* Assigned task:
Each line in the entries below that holds the string "mendapatkan" is to be listed.

(Recorded data)
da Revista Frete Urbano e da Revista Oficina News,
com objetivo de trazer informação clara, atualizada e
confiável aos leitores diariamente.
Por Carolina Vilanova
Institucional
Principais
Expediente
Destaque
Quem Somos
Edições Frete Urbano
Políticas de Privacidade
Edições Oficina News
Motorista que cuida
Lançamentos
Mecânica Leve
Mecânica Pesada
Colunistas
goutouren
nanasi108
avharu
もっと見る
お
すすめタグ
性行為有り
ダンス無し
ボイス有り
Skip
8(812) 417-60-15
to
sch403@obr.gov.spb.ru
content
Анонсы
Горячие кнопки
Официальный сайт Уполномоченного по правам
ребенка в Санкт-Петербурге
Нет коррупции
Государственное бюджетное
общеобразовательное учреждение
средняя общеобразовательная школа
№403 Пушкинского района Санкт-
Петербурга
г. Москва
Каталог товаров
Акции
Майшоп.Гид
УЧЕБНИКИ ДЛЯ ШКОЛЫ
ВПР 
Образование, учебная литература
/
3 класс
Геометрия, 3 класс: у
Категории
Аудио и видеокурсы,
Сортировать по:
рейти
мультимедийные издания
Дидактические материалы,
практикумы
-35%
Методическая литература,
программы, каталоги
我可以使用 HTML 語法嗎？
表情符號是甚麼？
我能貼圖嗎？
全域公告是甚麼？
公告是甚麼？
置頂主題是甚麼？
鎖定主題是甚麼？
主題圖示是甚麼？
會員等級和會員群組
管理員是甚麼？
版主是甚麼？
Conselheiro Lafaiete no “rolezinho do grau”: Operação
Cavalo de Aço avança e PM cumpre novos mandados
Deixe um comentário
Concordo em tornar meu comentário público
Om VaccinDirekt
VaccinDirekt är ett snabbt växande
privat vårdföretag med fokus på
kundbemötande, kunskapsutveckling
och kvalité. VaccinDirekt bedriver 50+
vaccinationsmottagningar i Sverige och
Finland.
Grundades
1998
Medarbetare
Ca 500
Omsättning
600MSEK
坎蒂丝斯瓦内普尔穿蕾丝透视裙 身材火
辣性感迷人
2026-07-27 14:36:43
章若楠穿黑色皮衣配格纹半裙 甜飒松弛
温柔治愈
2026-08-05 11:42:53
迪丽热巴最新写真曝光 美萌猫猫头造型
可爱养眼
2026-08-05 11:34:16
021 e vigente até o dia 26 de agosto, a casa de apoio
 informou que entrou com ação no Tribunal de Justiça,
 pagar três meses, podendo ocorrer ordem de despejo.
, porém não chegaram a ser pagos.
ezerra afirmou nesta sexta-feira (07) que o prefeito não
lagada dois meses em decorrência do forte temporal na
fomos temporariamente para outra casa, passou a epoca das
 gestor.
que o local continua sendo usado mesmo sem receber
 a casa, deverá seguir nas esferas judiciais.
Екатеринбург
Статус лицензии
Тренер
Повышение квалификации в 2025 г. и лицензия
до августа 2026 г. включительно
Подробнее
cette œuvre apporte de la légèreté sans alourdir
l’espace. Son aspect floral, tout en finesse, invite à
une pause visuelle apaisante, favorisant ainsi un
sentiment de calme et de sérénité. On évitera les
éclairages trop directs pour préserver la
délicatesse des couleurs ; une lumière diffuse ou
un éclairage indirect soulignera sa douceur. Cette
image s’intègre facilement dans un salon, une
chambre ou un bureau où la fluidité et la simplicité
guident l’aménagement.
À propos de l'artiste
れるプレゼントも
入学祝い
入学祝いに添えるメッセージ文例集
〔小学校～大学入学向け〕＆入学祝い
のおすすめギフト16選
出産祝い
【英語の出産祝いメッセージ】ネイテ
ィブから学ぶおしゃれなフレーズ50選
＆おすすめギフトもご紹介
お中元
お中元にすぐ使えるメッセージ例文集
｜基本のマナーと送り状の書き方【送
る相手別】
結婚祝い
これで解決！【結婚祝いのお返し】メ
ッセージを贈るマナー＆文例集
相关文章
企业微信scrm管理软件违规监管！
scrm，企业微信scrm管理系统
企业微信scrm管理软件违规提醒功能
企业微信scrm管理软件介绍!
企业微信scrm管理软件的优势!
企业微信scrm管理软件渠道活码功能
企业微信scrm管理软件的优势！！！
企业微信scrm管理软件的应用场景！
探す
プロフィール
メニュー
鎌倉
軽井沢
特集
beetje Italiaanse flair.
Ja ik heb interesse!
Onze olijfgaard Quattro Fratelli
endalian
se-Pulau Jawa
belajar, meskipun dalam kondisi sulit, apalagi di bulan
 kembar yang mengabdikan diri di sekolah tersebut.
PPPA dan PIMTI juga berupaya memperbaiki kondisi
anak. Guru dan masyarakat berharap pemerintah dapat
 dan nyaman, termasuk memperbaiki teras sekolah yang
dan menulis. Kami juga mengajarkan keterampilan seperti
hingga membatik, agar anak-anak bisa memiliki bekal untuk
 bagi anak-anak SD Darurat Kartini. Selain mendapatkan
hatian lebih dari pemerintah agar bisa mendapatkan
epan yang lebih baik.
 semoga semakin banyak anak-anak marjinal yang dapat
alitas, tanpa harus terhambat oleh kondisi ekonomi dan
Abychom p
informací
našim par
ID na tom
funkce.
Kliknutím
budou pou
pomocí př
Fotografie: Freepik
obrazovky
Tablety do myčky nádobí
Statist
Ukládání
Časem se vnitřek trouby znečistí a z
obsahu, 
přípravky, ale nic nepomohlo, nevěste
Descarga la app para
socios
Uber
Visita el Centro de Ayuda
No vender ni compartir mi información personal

* Exercise result:
 bagi anak-anak SD Darurat Kartini. Selain mendapatkan
hatian lebih dari pemerintah agar bisa mendapatkan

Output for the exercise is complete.